In early July, the Biden administration sidestepped the 1 percent failure rate restriction by invoking a rarely used provision in the Foreign Assistance Act of 1961. Under the exception, the president has the authority to assist a foreign government if he determines that doing so would be critical to the national security interests of the United States.
A Pentagon spokesperson said officials were “carefully selecting” rounds with a failure rate no higher than 2.35 percent, based on tests performed as recently as 2020. In an interview with CNN, President Joe Biden admitted that “it was a very difficult decision on my part” but added, “the Ukrainians are running out of ammunition.”
The announcement dredged up bitter memories in Southeast Asia. The government of Laos released a statement reminding nations seeking or supplying cluster munitions that duds were an ongoing, persistent threat to the “lives and livelihood” of a population that has been the world’s “largest victim” of cluster bombs. Prime Minister Hun Sen of Cambodia underscored the limitations of clean-up operations: “It has been more than half a century. There have been no means to destroy them all yet.”
In Washington, D.C., critics of the decision included the president’s allies in Congress. “These weapons should be eliminated from our stockpiles, not dumped in Ukraine,” declared Rep.
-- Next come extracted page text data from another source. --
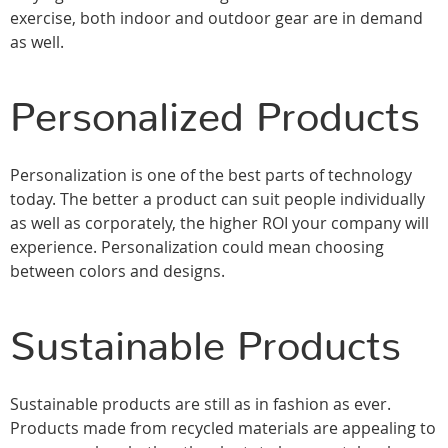
exercise, both indoor and outdoor gear are in demand
as well.
Personalized Products
Personalization is one of the best parts of technology
today. The better a product can suit people individually
as well as corporately, the higher ROI your company will
experience. Personalization could mean choosing
between colors and designs.
Sustainable Products
Sustainable products are still as in fashion as ever.
Products made from recycled materials are appealing to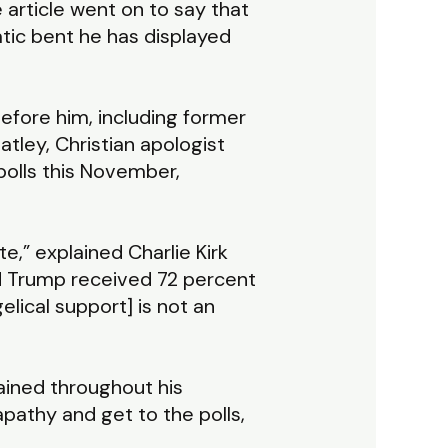
 article went on to say that
atic bent he has displayed
efore him, including former
tley, Christian apologist
 polls this November,
e,” explained Charlie Kirk
ld Trump received 72 percent
elical support] is not an
ained throughout his
pathy and get to the polls,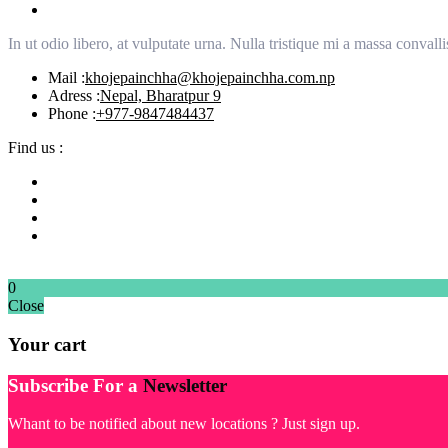
In ut odio libero, at vulputate urna. Nulla tristique mi a massa conva
Mail :
khojepainchha@khojepainchha.com.np
Adress :
Nepal, Bharatpur 9
Phone :
+977-9847484437
Find us :
0
Close
Your cart
Subscribe For a
Newsletter
Whant to be notified about new locations ? Just sign up.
Betty McCollum (D-MN), ranking member of the House Appropriations Subcommittee on Defense.
A recent Congressional report called cluster bombs “an indiscriminate area weapon in an era where precision weapons are increasingly becoming the military norm.” But the paper conceded that the weapons offered distinct tactical advantages when deployed by a small army against a larger adversary.
The two types of artillery shells selected for use in Ukraine have a history of poor performance on the battlefield. The M864 and M483A1 projectiles are included in the “dirty dozen” cluster munitions list compiled by Human Rights Watch. The 155mm rocket-fired shells are packed with DPICMs (dual-purpose improved cluster munitions). The bomblets nicknamed “dee-PICK-’ems” are erratic exploders. An assessment conducted by the Pentagon two decades ago estimated a failure rate of 14 percent.
Some military experts believe the Pentagon may have arrived at a lower dud rate of 2.35 percent by improving the submunition’s capability to self-destruct. Mary Wareham, advocacy director of the Arms Division of Human Rights Watch, told the Washington Post, “The lack of transparency on how this number was reached is disappointing and seems unprecedented.”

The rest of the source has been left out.